* _Exercise requirements_
Extract each line of the records below that contains the word "Microsoft".

* _Records provided_
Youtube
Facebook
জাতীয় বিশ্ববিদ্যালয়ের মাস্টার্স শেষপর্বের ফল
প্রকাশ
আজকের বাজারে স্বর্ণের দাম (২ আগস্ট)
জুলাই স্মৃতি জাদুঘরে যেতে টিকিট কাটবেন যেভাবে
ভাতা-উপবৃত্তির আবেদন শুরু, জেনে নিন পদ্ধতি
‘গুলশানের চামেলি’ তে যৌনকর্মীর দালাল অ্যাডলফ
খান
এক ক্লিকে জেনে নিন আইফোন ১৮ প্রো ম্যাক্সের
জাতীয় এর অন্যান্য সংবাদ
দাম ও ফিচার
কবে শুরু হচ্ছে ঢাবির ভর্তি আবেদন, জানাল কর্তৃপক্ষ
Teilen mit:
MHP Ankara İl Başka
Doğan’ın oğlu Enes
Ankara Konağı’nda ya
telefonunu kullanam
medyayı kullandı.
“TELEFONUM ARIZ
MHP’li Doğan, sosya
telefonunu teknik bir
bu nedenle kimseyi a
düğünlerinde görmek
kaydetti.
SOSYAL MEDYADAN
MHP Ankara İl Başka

---

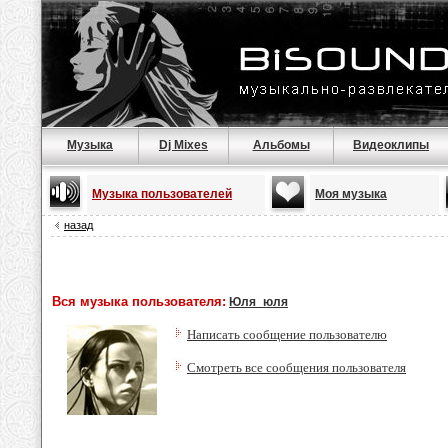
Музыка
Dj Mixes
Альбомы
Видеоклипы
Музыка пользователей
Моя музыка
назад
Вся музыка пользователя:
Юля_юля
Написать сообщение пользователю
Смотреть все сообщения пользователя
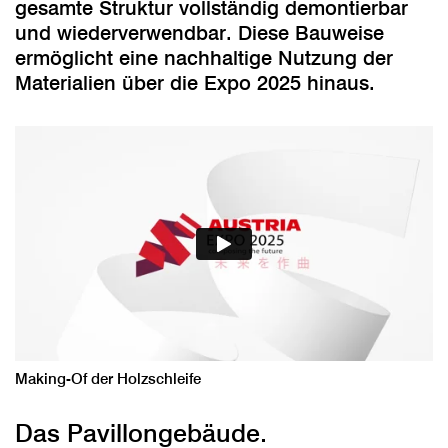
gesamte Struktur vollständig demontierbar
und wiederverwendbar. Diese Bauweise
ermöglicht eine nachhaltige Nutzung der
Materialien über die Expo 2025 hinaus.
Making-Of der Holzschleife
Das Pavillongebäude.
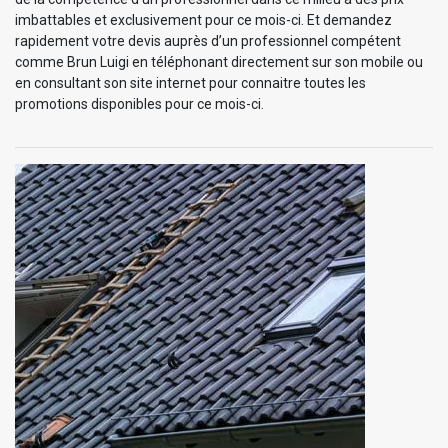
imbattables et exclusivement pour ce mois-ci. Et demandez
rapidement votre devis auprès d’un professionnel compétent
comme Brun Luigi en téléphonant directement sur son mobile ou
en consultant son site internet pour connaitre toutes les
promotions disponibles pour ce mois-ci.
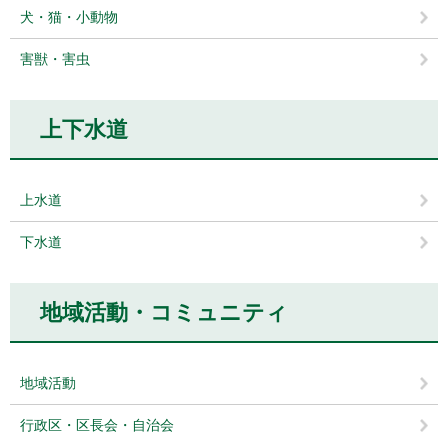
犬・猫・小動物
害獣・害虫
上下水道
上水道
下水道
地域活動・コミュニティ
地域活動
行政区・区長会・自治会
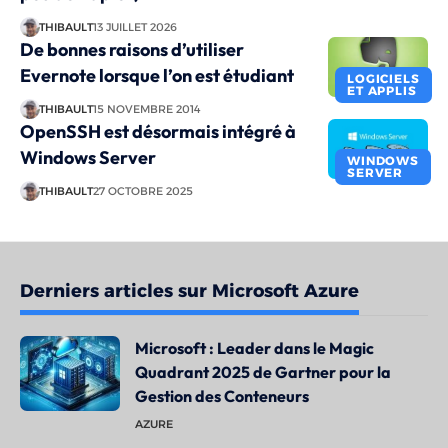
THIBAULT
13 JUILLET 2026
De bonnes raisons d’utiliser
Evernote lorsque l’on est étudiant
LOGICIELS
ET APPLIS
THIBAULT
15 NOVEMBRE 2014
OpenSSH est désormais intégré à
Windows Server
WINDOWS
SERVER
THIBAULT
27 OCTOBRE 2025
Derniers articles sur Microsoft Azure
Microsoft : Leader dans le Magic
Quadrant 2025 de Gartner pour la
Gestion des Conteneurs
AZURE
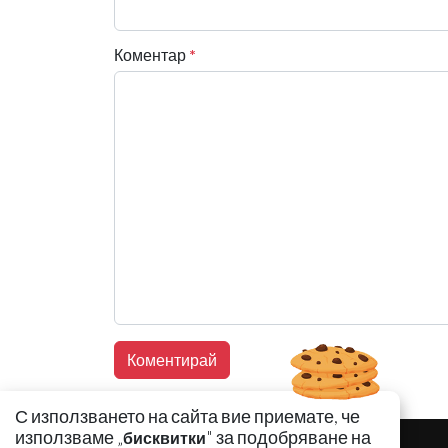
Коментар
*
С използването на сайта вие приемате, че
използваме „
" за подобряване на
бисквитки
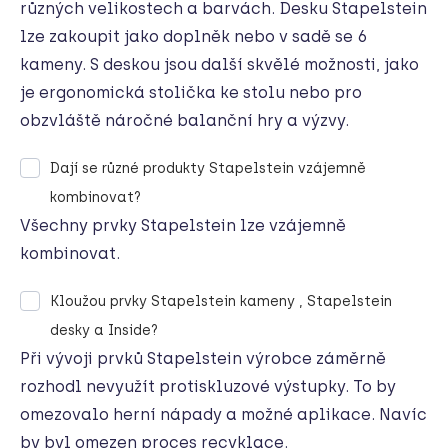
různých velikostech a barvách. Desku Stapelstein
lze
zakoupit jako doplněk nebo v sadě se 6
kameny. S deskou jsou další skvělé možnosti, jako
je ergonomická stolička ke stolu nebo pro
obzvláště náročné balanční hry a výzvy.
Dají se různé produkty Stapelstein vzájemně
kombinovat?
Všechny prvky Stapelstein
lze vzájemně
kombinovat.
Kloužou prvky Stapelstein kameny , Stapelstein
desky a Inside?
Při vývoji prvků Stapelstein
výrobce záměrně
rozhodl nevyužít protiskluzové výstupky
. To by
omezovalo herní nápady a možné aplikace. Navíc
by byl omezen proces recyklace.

--

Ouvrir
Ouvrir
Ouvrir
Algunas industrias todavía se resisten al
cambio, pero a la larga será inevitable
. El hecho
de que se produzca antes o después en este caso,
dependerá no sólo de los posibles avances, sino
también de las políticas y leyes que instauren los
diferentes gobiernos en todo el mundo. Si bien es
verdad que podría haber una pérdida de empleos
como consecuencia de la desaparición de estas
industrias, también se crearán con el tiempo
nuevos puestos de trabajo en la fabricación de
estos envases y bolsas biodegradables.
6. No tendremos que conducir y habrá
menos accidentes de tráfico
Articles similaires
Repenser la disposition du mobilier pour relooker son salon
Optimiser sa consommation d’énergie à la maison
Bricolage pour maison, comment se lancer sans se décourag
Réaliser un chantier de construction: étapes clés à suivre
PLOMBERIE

* _Solution_
Derniers articles sur Microsoft Azure
Microsoft : Leader dans le Magic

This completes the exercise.